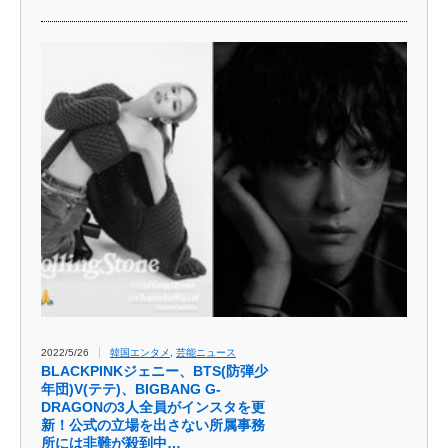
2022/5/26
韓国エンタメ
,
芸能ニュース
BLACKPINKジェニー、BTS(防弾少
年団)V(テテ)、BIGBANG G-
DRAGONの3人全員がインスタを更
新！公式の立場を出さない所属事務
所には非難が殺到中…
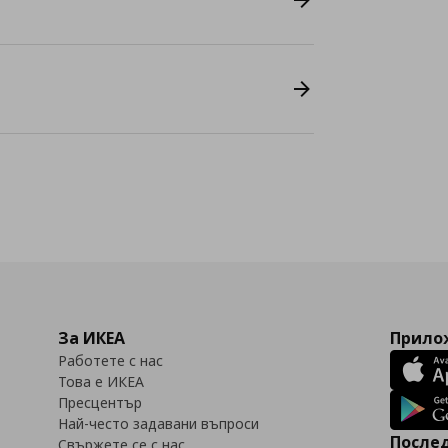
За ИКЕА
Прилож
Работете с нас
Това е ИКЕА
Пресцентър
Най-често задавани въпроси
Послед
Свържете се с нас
--------
> _Activity_:
Retype the data in full. Images do not go in the copy.

> _Result of this task_:
2022/5/26
韓国エンタメ
,
芸能ニュース
BLACKPINKジェニー、BTS(防弾少
年団)V(テテ)、BIGBANG G-
DRAGONの3人全員がインスタを更
新！公式の立場を出さない所属事務
所には非難が殺到中…
За ИКЕА
Прилож
Работете с нас
Това е ИКЕА
Пресцентър
Най-често задавани въпроси
Послед
Свържете се с нас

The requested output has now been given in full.